Updated: Jan 13, 2023

  • Month’s theme: A sharp dip that stands out on a one-month chart within a period of volatility. There’s also a prominent high that will stand out on a multi-day chart.

  • Behavior around the high: There’s a decline off of the high that takes us down to a support level on a one-month scale that we’d recently broken through once before.

  • Behavior around the low: Sideways rotation along a key support level on a multi-day chart that increases with volatility as we move forward into the month.


Week One (2/1-2/4)

On February 1st, we’ll have a decline through multiple support levels that increases with momentum as we move into the end of the day. We’ll also have a prominent crest for the month midday. On the 2nd, out of oversold territory we’ll have a notable move to the upside. On the 3rd, there’s a key resistance level highlighted early in the day. Volume and volatility will flatten out a bit at this resistance level. I’m advised to open up protection early in the day on the 3rd. On the 4th, there’s a notable decline that offers an opportunity to open up a long position. There’s a lowest low early in the day on the 4th followed by a prominent crest or peak at the end of the day.

Week Two (2/5-2/11)

On the 5th, we’ll have a rally into a resistance level, and then we’ll have a breakdown with consecutively lower spikes up on the way down. On the 6th, there’s a period of volatility that ends with a fast, sudden move higher. On the 7th, there’s a notable fake out or shake out after a false triggering of an indicator to get traders to make impulsive decisions. There’s also a move to the downside that will stand out on a one-month chart.

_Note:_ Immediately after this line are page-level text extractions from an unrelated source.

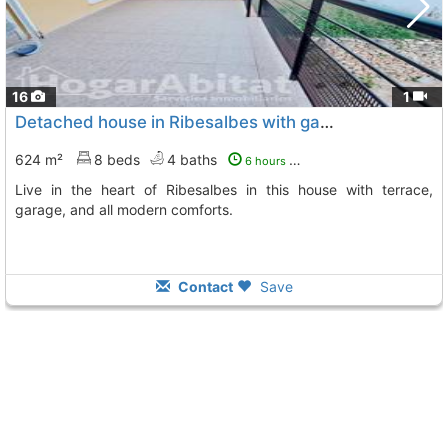
16
1
Detached house in Ribesalbes with garage
624 m²
8 beds
4 baths
6 hours ago
Live in the heart of Ribesalbes in this house with terrace,
garage, and all modern comforts.
Contact
Save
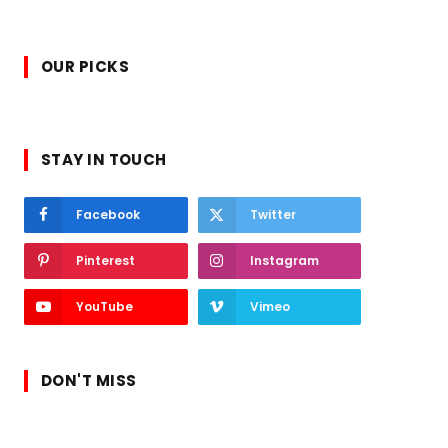
OUR PICKS
STAY IN TOUCH
Facebook
Twitter
Pinterest
Instagram
YouTube
Vimeo
DON'T MISS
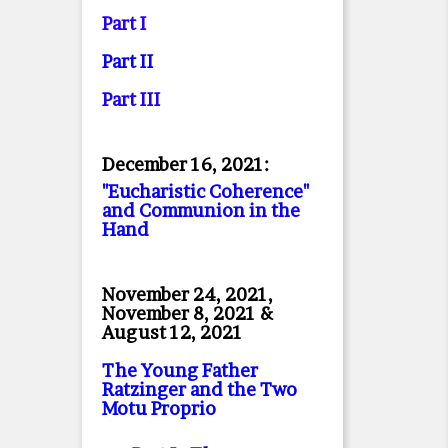
Part I
Part II
Part II
I
December 16, 2021:
"Eucharistic Coherence"
and Communion in the
Hand
November 24, 2021,
November 8, 2021 &
August 12, 2021
The Young Father
Ratzinger and the Two
Motu Proprio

On the 8th, there’s a prominent crest or peak after creating support at a low and then moving significantly higher. We’ll create a new support level after that move to the upside. We’ll break down to and through that support level to meet a secondary support level on the 9th. We’ll then rotate sideways along that key support. On the 10th, we’ll open higher, however there’s a decline into the middle part of the day. There’s either a fast, sudden move higher at the end of the day on the 10th or a move higher on the 11th ending that period of decline. Something with congress may be highlighted on the 10th or 11th. There’s sideways rotation on the 11th and at the end of the day, there’s a notable decline.

Week Three (2/12-2/18)

On the 12th, we’ll move higher through resistance to meet a highest high for the month and then fall back down shortly thereafter through the same price level with a full retracement. On the 13th, we’ll see the month’s high again, and we’ll have sideways fluidity along a key support level around that high. On the 14th, there’s a notable trough or low that will stand out on a one-month chart. On the 15th, there’s a sideways S-formation within a channel.

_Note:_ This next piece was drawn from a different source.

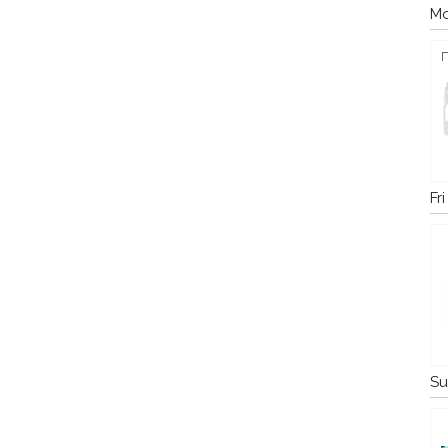
Mo
Fr
Su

There’s a rally out of that S-formation into the 16th along a diagonal trend line. There’s a fast, sudden move higher marking the end of that rally toward the end of the day on the 17th. There’s a U-shaped dip on the 18th that forms near the intersection of two perpendicular diagonal trend lines. We’ll have a notable rally that commences out of the U-shaped dip midway through the day.

Week Four (2/19-2/25)

That rally will bring us into a notable crest on the 19th. It’s possible we’ll see another highest high on the 19th. I’m advised that there’s an imminent failure ahead, likely on the 25th. There’s a key resistance level highlighted on the 20th where volume and volatility flatten out a bit. On the 21st, there’s a lot of bumping along resistance and breaking through resistance. We’ll come back to a highest high on the 22nd. I’m advised to be cautious due to multiple false bottoms. On the 23rd, there’s a notable decline through multiple support levels. There’s a notable move higher on the 24th that brings us back to another highest high. There’s a higher peak or crest on the 25th followed by a sharp decline to the lowest low.

Week Five (2/26-2/28)

On the 26th, there’s a halting of a bullish trend marked by a sharp decline through key support. We’ll come back to another highest high for the month on the 27th where we’ll establish support. We’re bound by the upper end of a range on the 28th.

Sneak Preview

In March, there’s a crest that we revisit that was recently a past opportunity in the midst of some erratic behavior back and forth.